A hoof stamps on my chest. There's a dull wet crack and I wheeze in pain, clutching what remains of my shattered chest.

"Oh no. You're not talking your way outta this one, flea-rag."

I shake my head. "I'm not trying to, my friend. I know this forest is where I die. But look what you're doing. You're a horse, a proud stallion. It's not in your nature to be cruel. This isn't who you are."

I think I have him. But my heart sinks when a wicked smile appears on his lips.

"Wrong. This is all we'll ever be. Predator and prey. Hunter and hunted."

I close my eyes. I pray to a god who doesn't exist.

One gunshot.

One dog utters the most pained yowl I've ever heard from an animal. I open my eyes. I see him thrashing, twitching and kicking up dry leaves. My breath stops, and so does my heartbeat for all I know. A voice calls out, a female voice, hidden but close by.

"Leave this fox alone. Or I shoot your other dogs."

The colt considers his choice for a few seconds, hawks, then spits on my face. Of course I cringe, but I know not to provoke him further. He cracks open his rifle, tipping out both shots and slipping them into his jacket. Seconds later he has turned tail, leaving, with two of his hounds in dejected attendance. The third tries to scramble after him, but collapses again with an agonised whine. And as the young horse leaves, he calls to his unseen hunt-mates.

"Gone away! North! Scared 'im off."

Moments later, another animal appears. A vixen, a morph just like me, with a rifle of her own clutched in paws. Through failing eyesight I glimpse her, hear her talk of tourniquets and raising limbs. The foxhound whimpers and cries.

The same vixen is speaking, hours or days or weeks later. Gone is the chill of the February forest. Gone are the foxhounds, both the keen-to-hunt and the chronically wounded. And gone is something else, part of me, something deep down that's been part of me since birth.

She tells me they amputated my paw. I break down.

She allows me a moment alone. Then I feel a soft paw under my chin, lifting me slightly. Her claws curl into a scritch, and I shiver. That's nice. It was a neat operation, she says, one of the cleanest she's ever performed. Despite having such little anaesthetic to give me, I was peaceful throughout.
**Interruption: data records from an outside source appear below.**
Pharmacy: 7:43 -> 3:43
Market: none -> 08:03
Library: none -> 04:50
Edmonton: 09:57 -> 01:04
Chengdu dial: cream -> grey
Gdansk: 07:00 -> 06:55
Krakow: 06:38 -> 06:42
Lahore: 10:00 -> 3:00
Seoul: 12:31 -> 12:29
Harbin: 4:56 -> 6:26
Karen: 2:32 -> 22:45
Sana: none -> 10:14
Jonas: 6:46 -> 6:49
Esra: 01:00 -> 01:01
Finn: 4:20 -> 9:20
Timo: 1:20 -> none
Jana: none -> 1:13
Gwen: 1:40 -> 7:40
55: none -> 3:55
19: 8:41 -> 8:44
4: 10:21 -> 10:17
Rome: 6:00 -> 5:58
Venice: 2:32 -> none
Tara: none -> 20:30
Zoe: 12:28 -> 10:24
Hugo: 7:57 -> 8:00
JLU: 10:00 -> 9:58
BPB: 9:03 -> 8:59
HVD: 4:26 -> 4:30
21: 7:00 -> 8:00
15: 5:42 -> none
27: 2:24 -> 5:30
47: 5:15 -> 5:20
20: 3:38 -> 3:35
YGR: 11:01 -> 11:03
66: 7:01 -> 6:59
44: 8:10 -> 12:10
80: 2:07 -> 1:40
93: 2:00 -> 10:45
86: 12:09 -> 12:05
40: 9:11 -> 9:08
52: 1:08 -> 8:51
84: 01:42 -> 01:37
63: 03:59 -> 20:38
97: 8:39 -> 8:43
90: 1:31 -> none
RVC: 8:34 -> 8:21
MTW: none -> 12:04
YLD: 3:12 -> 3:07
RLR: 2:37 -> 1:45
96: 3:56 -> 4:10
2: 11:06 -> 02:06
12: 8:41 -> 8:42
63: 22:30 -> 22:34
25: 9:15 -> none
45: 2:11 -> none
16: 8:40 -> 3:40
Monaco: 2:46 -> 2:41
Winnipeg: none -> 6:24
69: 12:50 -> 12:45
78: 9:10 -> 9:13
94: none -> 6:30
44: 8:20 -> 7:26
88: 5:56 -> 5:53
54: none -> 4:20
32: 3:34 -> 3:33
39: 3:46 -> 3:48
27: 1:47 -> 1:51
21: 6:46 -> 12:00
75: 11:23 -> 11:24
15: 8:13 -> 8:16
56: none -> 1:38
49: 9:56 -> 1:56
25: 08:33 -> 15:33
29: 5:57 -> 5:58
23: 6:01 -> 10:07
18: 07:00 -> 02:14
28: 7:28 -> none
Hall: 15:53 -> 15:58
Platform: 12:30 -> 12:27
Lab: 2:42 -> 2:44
And it will heal, she adds.

Which makes me think. What will heal? Certainly not my paw - that could never be saved. So what then? My bite-marks? My cynophobia? The country I love?

What will heal?

Sadly, my story has no romantic twist. The vixen and I don't run away, start a den, have a litter of little fox-kits and live happily ever after. However thanks to her, I am safe now, so don't worry about me. I can hardly imagine any hunters wanting to pursue me now. They want an animal who can put up a fight, or give them a worthy hunt. The thrill is in the chase, not in pointing a rifle and firing from point-blank range. Because that's the only entertainment you'll get from a lame, three-pawed fox like me.

But maybe that's enough for some animals? Like that colt.

That's the bitterest memory of all. Worse than the van, worse than the trampling. His face. That long, crooked-toothed, equine muzzle. He's always there, that pale horse with his chlorine-green eyes. I used to wonder why he didn't order his hounds to kill. Then one night, I realised. That horse wanted to see me bleed. Watch the life seep out of me. Hatred, infecting a whole new generation.

They are killing carnists, it's as simple as that. And with every fox or badger that they murder, the less chance we have of ever living peacefully again. Time is running out. Something has to change.

But what, and how? Whether city-folk presume they're still hunting ferals, or they know the truth, or they even care, it hardly matters. I could tell my story, but why would anyone listen to me? After all...

I'm just a fox. I'm a flea-rag. I kill your chickens. I'm vermin.